PlaceRenaissance GamingRadar Gaming
1stMeshMap + City Champ (meshmap-+-city-champ) — DePIN LiDAR scanning + mixed reality gaming ($30K)Supersize (supersize) — Real-time fully on-chain multiplayer “io” game via MagicBlock ephemeral rollups ($25K)
3rdMining Badger / Honeycomb (mining-badger-game-honeycomb:-resource-manager) — On-chain crafting + game infrastructure protocol ($15K)Windfall (windfall) — Gamified liquid staking — DeFi/gaming crossover ($15K)
5thManeko Pet (maneko-pet) — Tamagotchi-style mobile game + mini-game launcher ($5K)
2ndThe Arena (the-arena) — PvP social trading competition — DeFi/gaming crossover ($20K)
4thBarnfight (barnfight) — White-label gaming platform for communities/influencers ($10K)
HMSeternia Realms (seternia-realms-1) — Fantasy RPG gamifying Solana DeFi protocolsTrenchTown (trenchtown) — On-chain trading Battle Royale with PnL jackpots
HMLePoker (lepoker) — ZK + VDF poker for provably fair playUNKOMON (unkomon-poop-to-earn) — DePIN + gaming: biometric data → token rewards
HMBlockpal (blockpal) — Trustless guild asset management (DeFi/gaming)

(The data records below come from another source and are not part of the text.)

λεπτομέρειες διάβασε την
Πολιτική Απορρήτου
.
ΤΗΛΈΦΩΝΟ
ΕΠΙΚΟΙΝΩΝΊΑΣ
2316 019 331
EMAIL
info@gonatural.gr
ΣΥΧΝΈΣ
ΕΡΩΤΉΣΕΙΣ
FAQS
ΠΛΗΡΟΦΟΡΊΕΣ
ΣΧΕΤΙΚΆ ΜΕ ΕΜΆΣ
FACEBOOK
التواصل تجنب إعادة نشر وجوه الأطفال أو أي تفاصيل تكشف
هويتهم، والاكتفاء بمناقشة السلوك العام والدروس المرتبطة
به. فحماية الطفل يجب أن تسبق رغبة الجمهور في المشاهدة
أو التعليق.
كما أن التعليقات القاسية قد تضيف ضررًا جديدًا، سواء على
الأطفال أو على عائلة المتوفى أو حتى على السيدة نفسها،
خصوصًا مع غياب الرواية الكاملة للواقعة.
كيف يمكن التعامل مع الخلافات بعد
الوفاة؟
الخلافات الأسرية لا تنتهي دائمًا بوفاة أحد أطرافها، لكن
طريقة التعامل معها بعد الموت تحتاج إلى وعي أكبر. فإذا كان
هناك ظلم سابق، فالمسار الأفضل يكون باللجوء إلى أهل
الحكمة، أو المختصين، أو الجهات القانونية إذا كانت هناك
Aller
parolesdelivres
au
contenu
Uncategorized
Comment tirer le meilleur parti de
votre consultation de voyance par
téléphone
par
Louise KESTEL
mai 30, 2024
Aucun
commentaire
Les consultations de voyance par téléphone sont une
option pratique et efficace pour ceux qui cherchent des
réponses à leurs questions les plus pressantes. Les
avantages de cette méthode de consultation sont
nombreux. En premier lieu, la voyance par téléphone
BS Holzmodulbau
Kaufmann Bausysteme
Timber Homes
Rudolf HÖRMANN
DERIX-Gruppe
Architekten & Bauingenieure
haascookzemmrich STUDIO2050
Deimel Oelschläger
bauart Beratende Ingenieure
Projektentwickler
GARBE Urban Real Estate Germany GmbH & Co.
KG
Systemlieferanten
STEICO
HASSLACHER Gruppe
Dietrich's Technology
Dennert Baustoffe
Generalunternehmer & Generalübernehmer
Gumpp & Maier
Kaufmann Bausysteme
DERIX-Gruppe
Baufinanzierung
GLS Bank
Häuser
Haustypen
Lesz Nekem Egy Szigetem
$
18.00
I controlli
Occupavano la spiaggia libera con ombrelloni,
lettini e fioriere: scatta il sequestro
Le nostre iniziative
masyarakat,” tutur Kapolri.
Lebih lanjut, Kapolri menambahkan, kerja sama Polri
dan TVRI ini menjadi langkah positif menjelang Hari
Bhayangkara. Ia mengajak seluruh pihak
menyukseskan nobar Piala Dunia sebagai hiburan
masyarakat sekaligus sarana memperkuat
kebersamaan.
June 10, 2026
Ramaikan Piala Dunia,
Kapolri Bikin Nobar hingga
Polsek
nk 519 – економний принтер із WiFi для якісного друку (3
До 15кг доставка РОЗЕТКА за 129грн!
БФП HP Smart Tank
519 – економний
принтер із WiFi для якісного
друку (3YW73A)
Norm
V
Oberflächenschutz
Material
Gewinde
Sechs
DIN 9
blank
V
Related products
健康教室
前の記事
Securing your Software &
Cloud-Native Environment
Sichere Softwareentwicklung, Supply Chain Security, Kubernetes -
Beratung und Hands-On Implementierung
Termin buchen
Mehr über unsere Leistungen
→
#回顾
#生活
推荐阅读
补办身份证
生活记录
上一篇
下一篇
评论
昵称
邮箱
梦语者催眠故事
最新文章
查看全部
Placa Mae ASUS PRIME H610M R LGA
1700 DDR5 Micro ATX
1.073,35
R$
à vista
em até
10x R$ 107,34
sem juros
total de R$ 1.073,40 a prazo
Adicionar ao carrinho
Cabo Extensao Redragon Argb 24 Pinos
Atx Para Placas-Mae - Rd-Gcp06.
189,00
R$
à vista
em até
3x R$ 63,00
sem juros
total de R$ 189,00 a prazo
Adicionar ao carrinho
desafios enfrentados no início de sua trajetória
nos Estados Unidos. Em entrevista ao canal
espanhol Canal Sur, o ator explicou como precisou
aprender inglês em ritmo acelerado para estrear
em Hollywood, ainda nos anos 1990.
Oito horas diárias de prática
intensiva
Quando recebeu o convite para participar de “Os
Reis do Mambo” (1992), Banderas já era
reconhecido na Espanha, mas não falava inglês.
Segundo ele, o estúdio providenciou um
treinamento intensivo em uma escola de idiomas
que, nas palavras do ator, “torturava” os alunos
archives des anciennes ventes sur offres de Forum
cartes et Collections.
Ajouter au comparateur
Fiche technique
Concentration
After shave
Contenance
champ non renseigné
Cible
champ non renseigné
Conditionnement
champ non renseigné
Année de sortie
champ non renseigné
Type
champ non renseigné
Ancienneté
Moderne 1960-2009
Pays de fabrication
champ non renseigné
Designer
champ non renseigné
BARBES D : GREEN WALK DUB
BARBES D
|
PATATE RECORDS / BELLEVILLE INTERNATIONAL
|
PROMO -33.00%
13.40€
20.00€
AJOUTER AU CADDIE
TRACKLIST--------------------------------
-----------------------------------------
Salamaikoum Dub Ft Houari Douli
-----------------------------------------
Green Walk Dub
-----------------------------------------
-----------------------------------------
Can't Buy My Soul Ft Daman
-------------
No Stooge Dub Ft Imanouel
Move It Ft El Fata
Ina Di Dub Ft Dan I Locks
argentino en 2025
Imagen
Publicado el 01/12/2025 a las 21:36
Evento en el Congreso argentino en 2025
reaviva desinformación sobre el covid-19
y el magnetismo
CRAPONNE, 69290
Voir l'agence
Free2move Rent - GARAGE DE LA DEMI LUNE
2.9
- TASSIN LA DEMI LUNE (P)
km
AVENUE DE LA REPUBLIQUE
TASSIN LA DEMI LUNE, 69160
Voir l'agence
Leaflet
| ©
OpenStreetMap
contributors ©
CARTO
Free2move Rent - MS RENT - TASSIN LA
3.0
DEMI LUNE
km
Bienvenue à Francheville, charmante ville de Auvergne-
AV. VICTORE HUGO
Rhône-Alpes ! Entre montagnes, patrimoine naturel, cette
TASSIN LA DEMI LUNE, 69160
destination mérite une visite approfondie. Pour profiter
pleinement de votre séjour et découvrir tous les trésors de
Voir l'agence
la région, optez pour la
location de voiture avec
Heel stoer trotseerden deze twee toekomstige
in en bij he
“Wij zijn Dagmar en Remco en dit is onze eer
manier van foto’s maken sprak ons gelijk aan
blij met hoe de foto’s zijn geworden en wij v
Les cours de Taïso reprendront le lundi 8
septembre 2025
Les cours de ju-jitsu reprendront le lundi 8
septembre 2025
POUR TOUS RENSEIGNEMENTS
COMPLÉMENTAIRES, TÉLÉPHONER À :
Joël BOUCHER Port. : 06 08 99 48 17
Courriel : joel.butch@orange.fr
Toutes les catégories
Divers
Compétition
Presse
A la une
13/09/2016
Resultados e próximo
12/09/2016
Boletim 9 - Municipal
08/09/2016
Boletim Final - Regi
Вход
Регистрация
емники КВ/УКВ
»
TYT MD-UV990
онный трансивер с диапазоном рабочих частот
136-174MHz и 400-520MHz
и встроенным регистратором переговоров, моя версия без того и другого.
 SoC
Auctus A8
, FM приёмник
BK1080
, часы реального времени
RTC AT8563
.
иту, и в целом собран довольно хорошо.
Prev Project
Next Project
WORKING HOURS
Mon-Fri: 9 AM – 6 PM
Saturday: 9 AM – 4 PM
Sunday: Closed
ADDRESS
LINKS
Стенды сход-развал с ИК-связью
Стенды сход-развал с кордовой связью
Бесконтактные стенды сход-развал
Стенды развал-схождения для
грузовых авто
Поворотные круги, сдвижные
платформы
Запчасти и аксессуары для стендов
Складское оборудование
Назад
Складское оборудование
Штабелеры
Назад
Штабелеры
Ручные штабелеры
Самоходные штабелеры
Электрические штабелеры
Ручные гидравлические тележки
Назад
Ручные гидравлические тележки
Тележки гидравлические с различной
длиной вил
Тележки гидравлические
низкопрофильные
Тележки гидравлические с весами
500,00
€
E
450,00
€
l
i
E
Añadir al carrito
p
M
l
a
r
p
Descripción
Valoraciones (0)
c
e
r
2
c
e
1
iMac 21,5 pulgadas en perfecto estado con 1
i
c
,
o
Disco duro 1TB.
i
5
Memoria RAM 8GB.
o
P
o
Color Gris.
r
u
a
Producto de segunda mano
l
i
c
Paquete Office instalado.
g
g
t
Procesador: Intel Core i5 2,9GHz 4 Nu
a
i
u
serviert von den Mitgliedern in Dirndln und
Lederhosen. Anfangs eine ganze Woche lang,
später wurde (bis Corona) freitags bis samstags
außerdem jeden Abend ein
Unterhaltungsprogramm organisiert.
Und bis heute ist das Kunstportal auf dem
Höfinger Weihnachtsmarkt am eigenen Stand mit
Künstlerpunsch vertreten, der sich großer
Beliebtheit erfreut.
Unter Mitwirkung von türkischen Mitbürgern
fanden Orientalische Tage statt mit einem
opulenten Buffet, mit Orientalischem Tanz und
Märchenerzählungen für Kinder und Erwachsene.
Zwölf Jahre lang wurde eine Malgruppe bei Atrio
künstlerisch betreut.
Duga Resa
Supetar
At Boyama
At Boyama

HMJogojogo (jogojogo) — On-chain revenue-sharing for slots, lottery, sports betting

Thematic Shifts from Renaissance → Radar

Fully on-chain game logic: Radar winners leaned hard into eliminating centralized game servers — Supersize is the flagship example, using MagicBlock for real-time state. Renaissance submissions were more traditional GameFi/NFT ownership models. DeFi × Gaming hybridization: Radar saw more crossover entries (The Arena, TrenchTown) blending trading mechanics with competitive gameplay. This category barely appeared in Renaissance gaming. Platform plays vs. standalone games: Radar showed more infrastructure thinking — Barnfight is a white-label platform, not just a game. Renaissance entries were more game-first. Mobile/casual: Renaissance’s Maneko Pet signaled mobile appetite; Radar gaming shifted toward browser-based real-time multiplayer. Notable builder signal: supersize-1 submitted to Renaissance gaming but didn’t win — the same builder (supersize) returned for Radar and took 1st place, then entered the C2 accelerator. This persistence-to-win pattern is worth tracking. Archive framing: The MagicBlock “Unblocking On-Chain Games” series ran alongside this period and directly informed the Radar gaming thesis around ephemeral rollups for real-time gaming. Prize pool structure: Renaissance topped at $30K for gaming 1st vs. Radar’s $25K, but Renaissance had fewer prize placements listed — suggesting higher concentration at the top.